## What this task involves
Although the material holds pictures, none belong in the copy; transcribe exactly, and only, the lines from the one with "Заказать обратный звонок" through the end.

## Data extract

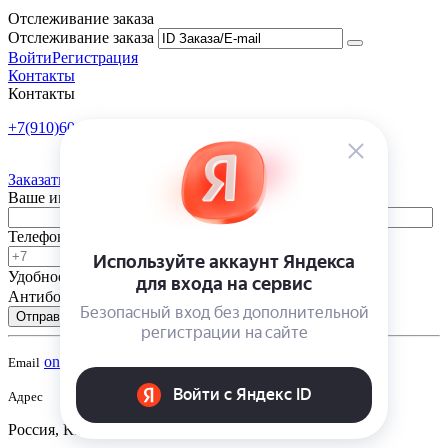
Отслеживание заказа
Отслеживание заказа
Войти
Регистрация
Контакты
Контакты
+7(910)601-10-10
Пн-Пт: 9:00-18:00
Заказать обратный звонок
Ваше имя
Телефон
Удобное время
-
Антибот
Отправить
onsad@onsad.ru
Email
Адрес
Россия, Калуга,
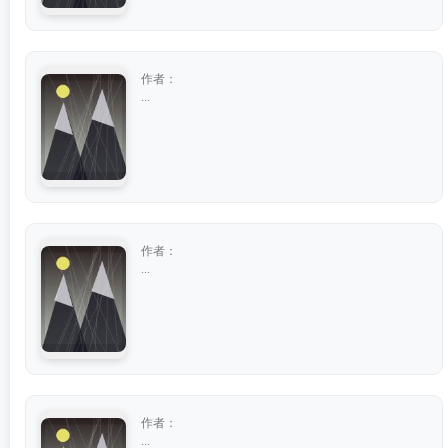
作者：
...
作者：
...
作者：
...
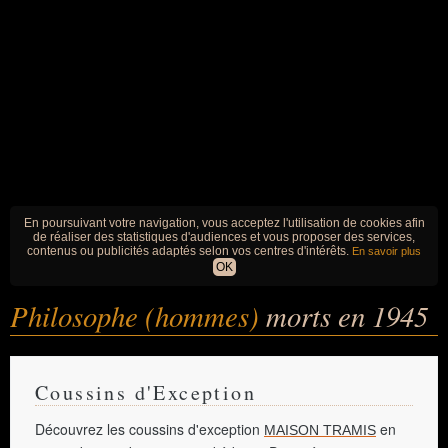
En poursuivant votre navigation, vous acceptez l'utilisation de cookies afin
de réaliser des statistiques d'audiences et vous proposer des services,
contenus ou publicités adaptés selon vos centres d'intérêts.
En savoir plus
OK
Philosophe (hommes)
morts en 1945
Coussins d'Exception
Découvrez les coussins d'exception
en
MAISON TRAMIS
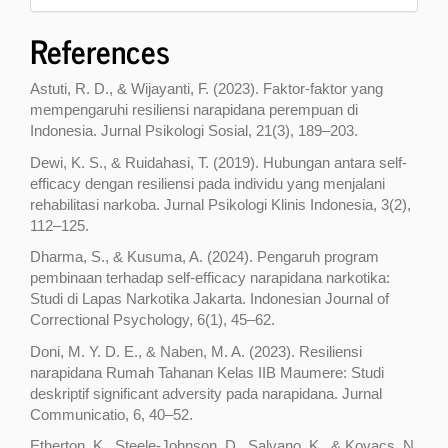
References
Astuti, R. D., & Wijayanti, F. (2023). Faktor-faktor yang
mempengaruhi resiliensi narapidana perempuan di
Indonesia. Jurnal Psikologi Sosial, 21(3), 189–203.
Dewi, K. S., & Ruidahasi, T. (2019). Hubungan antara self-
efficacy dengan resiliensi pada individu yang menjalani
rehabilitasi narkoba. Jurnal Psikologi Klinis Indonesia, 3(2),
112–125.
Dharma, S., & Kusuma, A. (2024). Pengaruh program
pembinaan terhadap self-efficacy narapidana narkotika:
Studi di Lapas Narkotika Jakarta. Indonesian Journal of
Correctional Psychology, 6(1), 45–62.
Doni, M. Y. D. E., & Naben, M. A. (2023). Resiliensi
narapidana Rumah Tahanan Kelas IIB Maumere: Studi
deskriptif significant adversity pada narapidana. Jurnal
Communicatio, 6, 40–52.
Etherton, K., Steele-Johnson, D., Salvano, K., & Kovacs, N.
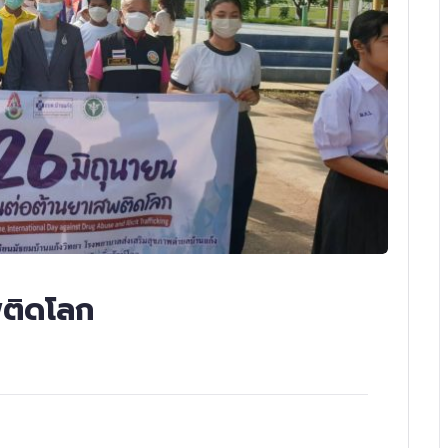
พติดโลก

## Exercise solution
Заказать обратный звонок
Ваше имя
Телефон
Удобное время
-
Антибот
Отправить
onsad@onsad.ru
Email
Адрес
Россия, Калуга,
作者：
...
作者：
...
作者：
...
En poursuivant votre navigation, vous acceptez l'utilisation de cookies afin
de réaliser des statistiques d'audiences et vous proposer des services,
contenus ou publicités adaptés selon vos centres d'intérêts.
En savoir plus
OK
Philosophe (hommes)
morts en 1945
Coussins d'Exception
Découvrez les coussins d'exception
en
MAISON TRAMIS
References
Astuti, R. D., & Wijayanti, F. (2023). Faktor-faktor yang
mempengaruhi resiliensi narapidana perempuan di
Indonesia. Jurnal Psikologi Sosial, 21(3), 189–203.
Dewi, K. S., & Ruidahasi, T. (2019). Hubungan antara self-
efficacy dengan resiliensi pada individu yang menjalani
rehabilitasi narkoba. Jurnal Psikologi Klinis Indonesia, 3(2),
112–125.
Dharma, S., & Kusuma, A. (2024). Pengaruh program
pembinaan terhadap self-efficacy narapidana narkotika:
Studi di Lapas Narkotika Jakarta. Indonesian Journal of
Correctional Psychology, 6(1), 45–62.
Doni, M. Y. D. E., & Naben, M. A. (2023). Resiliensi
narapidana Rumah Tahanan Kelas IIB Maumere: Studi
deskriptif significant adversity pada narapidana. Jurnal
Communicatio, 6, 40–52.
Etherton, K., Steele-Johnson, D., Salvano, K., & Kovacs, N.
พติดโลก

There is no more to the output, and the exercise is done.